# Waiting for CO, where to send withdraw and refund form?



## funny_moon (Jul 3, 2014)

Hello,

After lodging visa and paying visa fee, I found that I forgot to reduce 2 years according to ACS.
So I want to withdraw and ask for refund.
But I don't know where to send these form to?

Please support, thanks a lot!


----------



## Huy (Jan 8, 2015)

funny_moon said:


> Hello,
> 
> After lodging visa and paying visa fee, I found that I forgot to reduce 2 years according to ACS.
> So I want to withdraw and ask for refund.
> ...


Unluckily, they do not give refunds in any cases.


----------



## Faris_ksa (Aug 3, 2014)

If you still have 60 points or above after the 2 years deduction. They might overlook this mistake & consider it an honest mistake especially if you were going to make the invitation cut at the time you were invited.


----------



## TeamRanger (Jul 8, 2014)

funny_moon said:


> Hello, After lodging visa and paying visa fee, I found that I forgot to reduce 2 years according to ACS. So I want to withdraw and ask for refund. But I don't know where to send these form to? Please support, thanks a lot!


Withdraw is a drop down next to the application in the list.
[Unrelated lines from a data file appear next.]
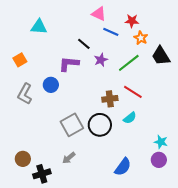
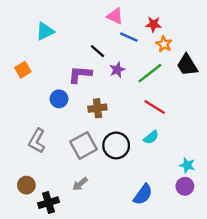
cyan triangle: (39, 27) -> (45, 31), turned -30
gray L-shape: (25, 94) -> (37, 141), moved
brown cross: (110, 99) -> (97, 108), moved

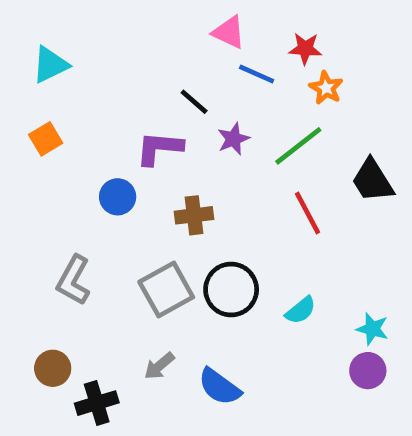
cyan triangle: (45, 31) -> (50, 65), moved
black trapezoid: (187, 65) -> (372, 181), moved
red line: (155, 107) -> (308, 213), turned 30
cyan semicircle: (151, 137) -> (301, 310), moved
blue semicircle: (143, 194) -> (220, 387), moved, turned 90

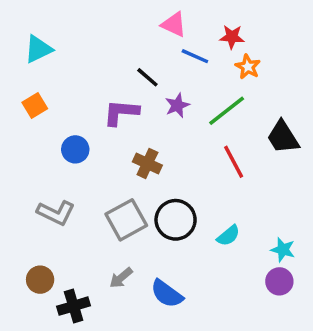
blue circle: (118, 197) -> (75, 149), moved
brown cross: (194, 215) -> (147, 163), turned 32
gray L-shape: (74, 280) -> (56, 213), turned -93

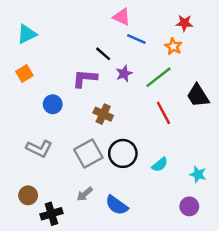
red star: (232, 37) -> (184, 23), moved
purple circle: (279, 281) -> (189, 206), moved

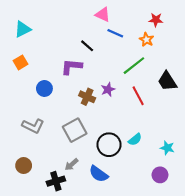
purple star: (124, 73) -> (108, 90), moved
black circle: (123, 153) -> (109, 145), moved
black cross: (51, 214) -> (56, 181), moved

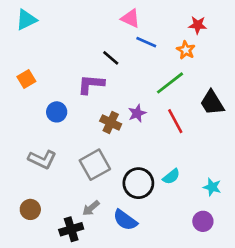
cyan triangle: (23, 29) -> (26, 20), moved

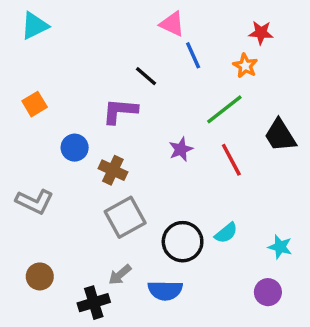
blue line: (146, 42) -> (193, 55), turned 42
brown cross: (111, 122) -> (113, 170), moved
gray L-shape: (42, 159) -> (35, 202), moved
blue semicircle: (125, 220) -> (165, 290), turned -35

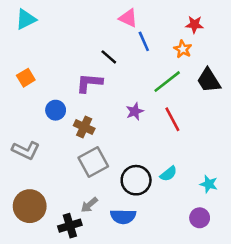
black trapezoid: (280, 135) -> (209, 80), moved
brown circle: (40, 276) -> (30, 206), size x1.6

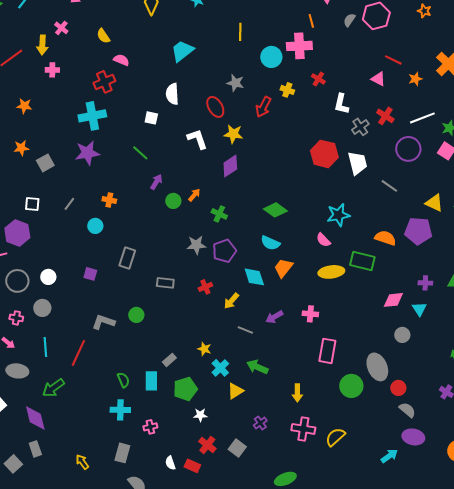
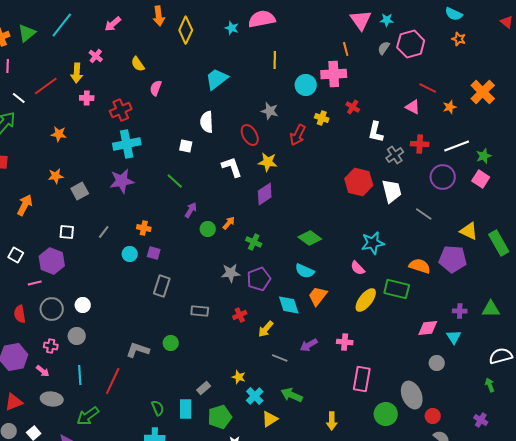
pink semicircle: (121, 60) -> (156, 88), turned -91
red cross: (104, 82) -> (121, 110), moved
red cross: (385, 116) -> (420, 144), turned -30
yellow ellipse: (331, 272) -> (366, 300), turned -45
purple square: (90, 274) -> (154, 253), moved

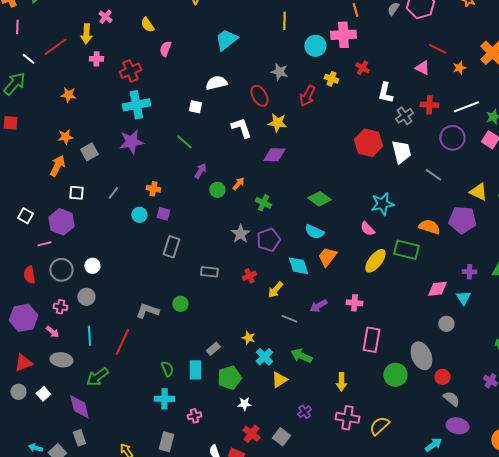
white semicircle: (207, 122) -> (216, 83), turned 80
purple diamond: (265, 194) -> (274, 155), turned 35
orange arrow: (25, 205) -> (57, 166), moved
gray star: (231, 273) -> (240, 234), turned -30

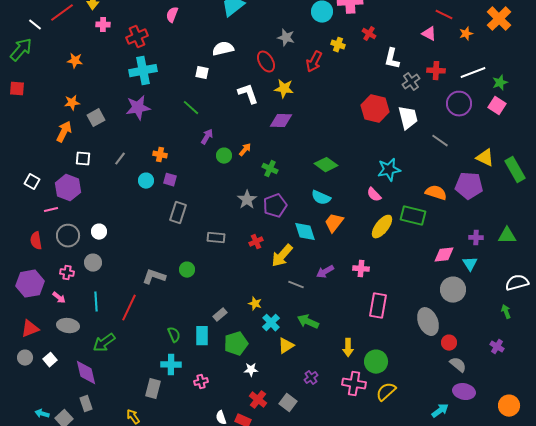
yellow arrow: (275, 290) -> (282, 256), size x1.4
gray circle: (446, 324) -> (453, 290), size x1.6
green circle: (395, 375) -> (376, 362), moved
gray rectangle: (166, 442) -> (153, 389), moved

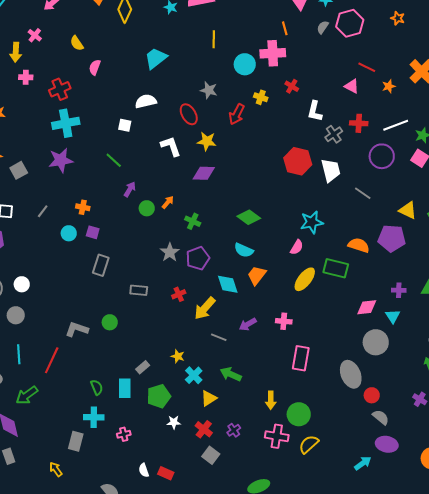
pink semicircle: (374, 195) -> (297, 247), turned -105
red cross: (258, 400) -> (204, 429), moved

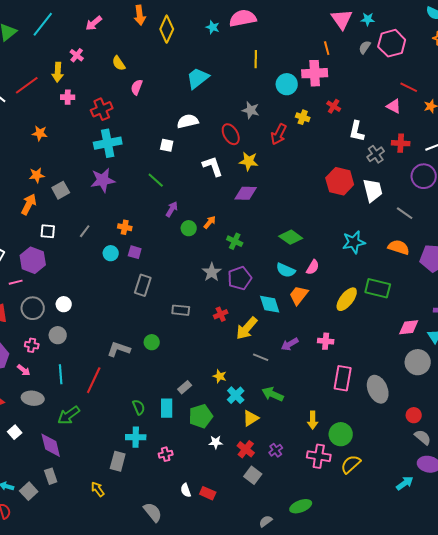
orange semicircle: (359, 245) -> (399, 247), moved
pink semicircle: (297, 247) -> (313, 267), moved
gray ellipse: (351, 374) -> (378, 389), moved

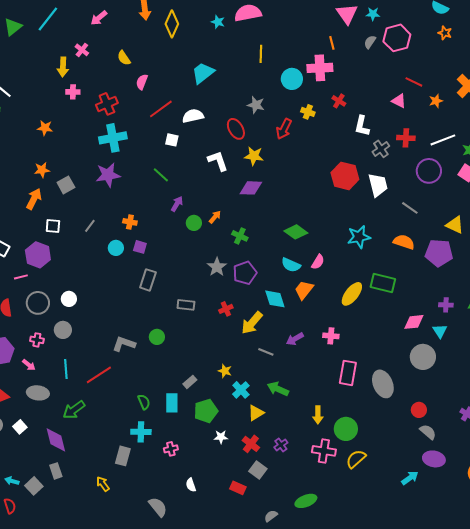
red line: (27, 85) -> (161, 109), moved
red line: (94, 380) -> (99, 375), turned 32
red rectangle: (208, 493) -> (238, 488), moved

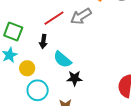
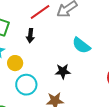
cyan semicircle: (62, 59) -> (81, 45), moved

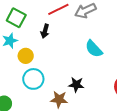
black star: (63, 71) -> (76, 85), moved

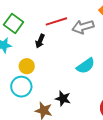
cyan semicircle: (94, 49) -> (86, 66), turned -90
yellow circle: (26, 56) -> (27, 66), moved

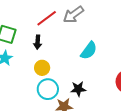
yellow circle: (27, 66) -> (42, 68), moved
cyan circle: (21, 87) -> (48, 89), moved

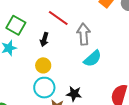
gray arrow: (73, 15) -> (84, 34), moved, turned 110
red line: (47, 18) -> (58, 18), turned 60

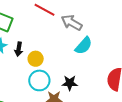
gray arrow: (84, 34) -> (72, 23), turned -50
black arrow: (44, 39) -> (19, 49), moved

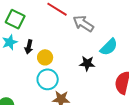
cyan semicircle: (84, 46) -> (109, 47), moved
black star: (70, 83) -> (87, 63), moved

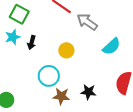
yellow circle: (45, 57) -> (66, 50), moved
black star: (87, 63) -> (88, 92), moved

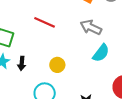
gray arrow: (87, 22) -> (91, 27), moved

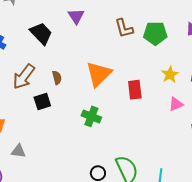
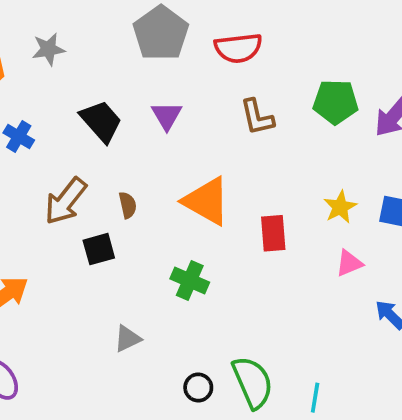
purple triangle: (76, 16) -> (167, 116), moved
green pentagon: (155, 33) -> (336, 102), moved
orange triangle: (99, 74) -> (207, 201), turned -48
gray triangle: (18, 151) -> (127, 339), moved, turned -35

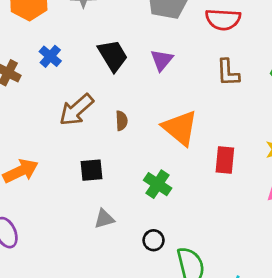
black square: (99, 249) -> (92, 170), moved
black circle: (198, 388) -> (154, 240), moved

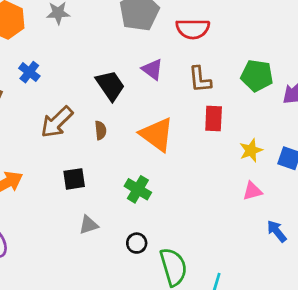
black trapezoid: (113, 56) -> (110, 85), moved
purple triangle: (162, 60) -> (152, 69), moved, turned -30
red rectangle: (225, 160) -> (214, 118), moved

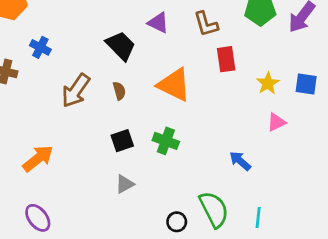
black square: (74, 179) -> (122, 141), moved
blue arrow: (277, 231) -> (240, 161), moved
black circle: (137, 243) -> (177, 222), moved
Would your points change if you reduce those two years?


----------



## TheExpatriate (Feb 7, 2014)

TeamRanger said:


> Withdraw is a drop down next to the application in the list. Would your points change if you reduce those two years?


there is no such thing. "Remove" simply removes the application from your immiaccount, and does not withdraw it

Withdrawal must be made using Form 1446, signed by ALL adults on the application (primary or secondary), which has to be emailed, posted, or delivered in person to DIBP.

Request for discretionary refund can be made on Form 1424


----------



## funny_moon (Jul 3, 2014)

TheExpatriate said:


> there is no such thing. "Remove" simply removes the application from your immiaccount, and does not withdraw it
> 
> Withdrawal must be made using Form 1446, signed by ALL adults on the application (primary or secondary), which has to be emailed, posted, or delivered in person to DIBP.
> 
> Request for discretionary refund can be made on Form 1424


So I will send an email to them or upload these form to my visa lodging account?


----------



## TheExpatriate (Feb 7, 2014)

funny_moon said:


> So I will send an email to them or upload these form to my visa lodging account?


email

Download both forms. Fill and sign withdrawal form, if you have any adult secondary applicants they have to sign it too, and fill and sign the refund form as well, then email both of them


----------



## khdmithun (Jul 31, 2016)

TheExpatriate said:


> email
> 
> Download both forms. Fill and sign withdrawal form, if you have any adult secondary applicants they have to sign it too, and fill and sign the refund form as well, then email both of them



Could you please advise the email id?


----------



## manish_ihmbbsr (Nov 2, 2016)

Hi, May I please request all expert to help me with following query:

I need to fill form 1446 for my son and I need to fill below mentioned details where I stuck at few steps like:
1. In part A Application details: I need to fill Application I'd/file ref no / transaction ref no, my question is , do I need to fill my application ID bcoz I cannot notice any separate I'd for my son in any of the communications from DIBP.

2. In part C Applicant details: I need to fill Client I'd for applicant whose visa application need to be withdrawn but unfortunately I can't find any client id in any communication or may be I am not aware of code.

Can someone help me with above queries.


----------